WHAT IS BEING ASKED: Wherever an image appears in the records, exclude it, and reproduce everything else exactly.
________________________________________
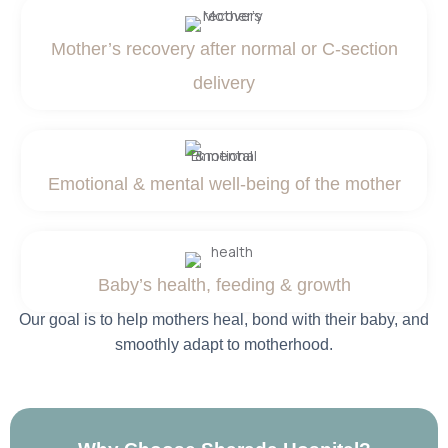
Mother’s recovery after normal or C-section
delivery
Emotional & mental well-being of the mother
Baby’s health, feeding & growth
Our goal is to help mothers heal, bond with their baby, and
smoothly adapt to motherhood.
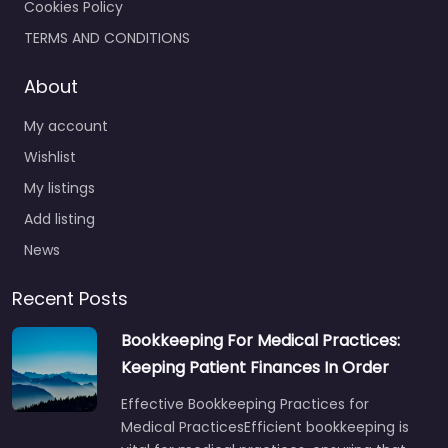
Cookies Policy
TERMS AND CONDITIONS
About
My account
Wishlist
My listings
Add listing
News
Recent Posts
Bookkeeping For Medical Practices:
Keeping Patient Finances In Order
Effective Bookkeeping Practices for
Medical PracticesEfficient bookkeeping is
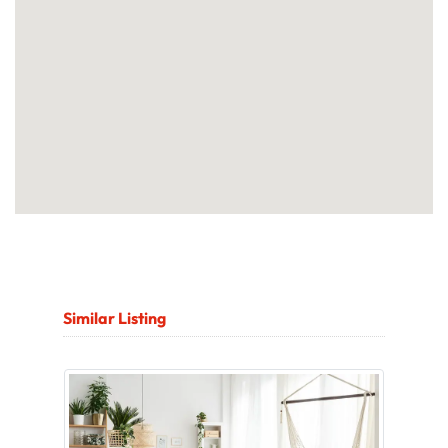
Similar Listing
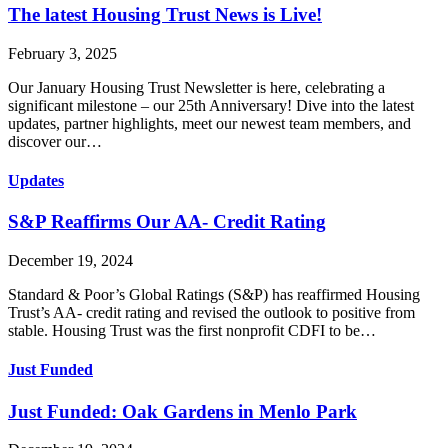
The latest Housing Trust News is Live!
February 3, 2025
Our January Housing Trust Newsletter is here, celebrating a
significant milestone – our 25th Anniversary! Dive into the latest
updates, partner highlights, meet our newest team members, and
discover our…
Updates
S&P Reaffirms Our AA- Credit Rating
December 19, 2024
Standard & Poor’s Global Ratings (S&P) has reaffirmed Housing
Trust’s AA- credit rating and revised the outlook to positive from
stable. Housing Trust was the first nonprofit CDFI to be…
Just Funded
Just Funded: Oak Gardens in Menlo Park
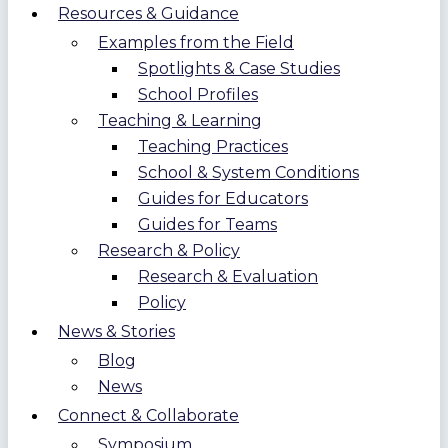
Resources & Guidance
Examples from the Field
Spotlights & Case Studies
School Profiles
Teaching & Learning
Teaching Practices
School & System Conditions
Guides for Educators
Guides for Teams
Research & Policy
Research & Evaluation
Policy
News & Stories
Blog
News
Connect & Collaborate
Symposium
________________________________________
RESULT OF THIS TASK:
Mother’s recovery after normal or C-section
delivery
Emotional & mental well-being of the mother
Baby’s health, feeding & growth
Our goal is to help mothers heal, bond with their baby, and
smoothly adapt to motherhood.
Cookies Policy
TERMS AND CONDITIONS
About
My account
Wishlist
My listings
Add listing
News
Recent Posts
Bookkeeping For Medical Practices:
Keeping Patient Finances In Order
Effective Bookkeeping Practices for
Medical PracticesEfficient bookkeeping is
Similar Listing
The latest Housing Trust News is Live!
February 3, 2025
Our January Housing Trust Newsletter is here, celebrating a
significant milestone – our 25th Anniversary! Dive into the latest
updates, partner highlights, meet our newest team members, and
discover our…
Updates
S&P Reaffirms Our AA- Credit Rating
December 19, 2024
Standard & Poor’s Global Ratings (S&P) has reaffirmed Housing
Trust’s AA- credit rating and revised the outlook to positive from
stable. Housing Trust was the first nonprofit CDFI to be…
Just Funded
Just Funded: Oak Gardens in Menlo Park
Resources & Guidance
Examples from the Field
Spotlights & Case Studies
School Profiles
Teaching & Learning
Teaching Practices
School & System Conditions
Guides for Educators
Guides for Teams
Research & Policy
Research & Evaluation
Policy
News & Stories
Blog
News
Connect & Collaborate
Symposium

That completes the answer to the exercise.